To do
All lines of the records below that contain the word "till" must be listed.

Records for this exercise

+-------+

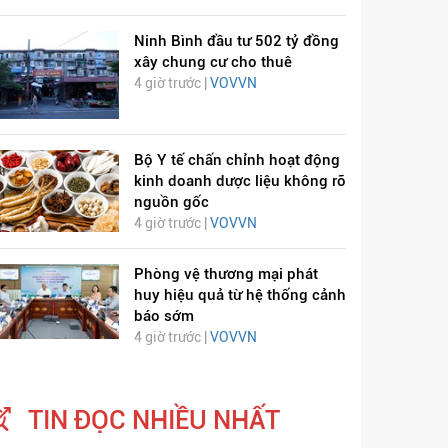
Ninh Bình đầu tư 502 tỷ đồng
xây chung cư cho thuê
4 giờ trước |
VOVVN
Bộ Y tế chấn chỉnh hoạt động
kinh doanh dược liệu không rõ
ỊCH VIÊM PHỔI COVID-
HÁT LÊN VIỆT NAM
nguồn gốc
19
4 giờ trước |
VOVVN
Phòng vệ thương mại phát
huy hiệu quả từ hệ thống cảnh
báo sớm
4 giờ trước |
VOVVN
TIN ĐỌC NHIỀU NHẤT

+-------+

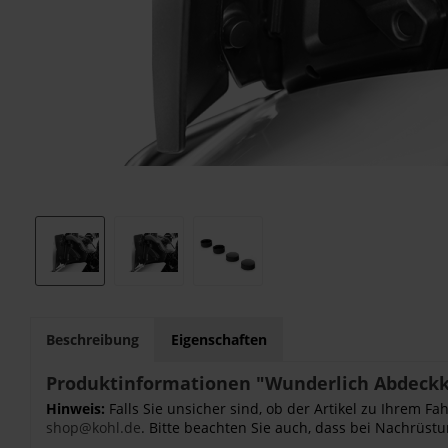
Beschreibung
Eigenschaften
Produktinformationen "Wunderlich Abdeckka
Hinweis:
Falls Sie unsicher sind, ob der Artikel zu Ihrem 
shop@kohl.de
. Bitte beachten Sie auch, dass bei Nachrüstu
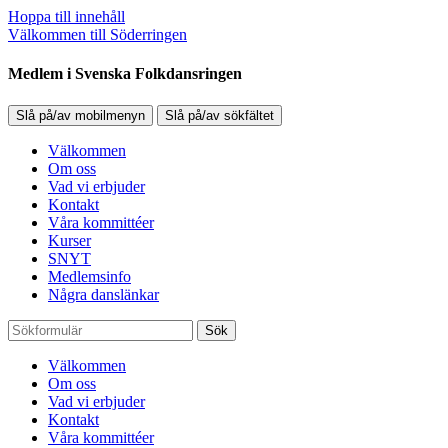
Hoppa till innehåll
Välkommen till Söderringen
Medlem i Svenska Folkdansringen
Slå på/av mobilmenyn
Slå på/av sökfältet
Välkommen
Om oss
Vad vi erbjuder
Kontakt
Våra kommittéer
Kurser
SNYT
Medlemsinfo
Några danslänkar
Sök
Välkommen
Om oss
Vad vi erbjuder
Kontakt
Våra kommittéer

+-------+

Answer below
Hoppa till innehåll
Välkommen till Söderringen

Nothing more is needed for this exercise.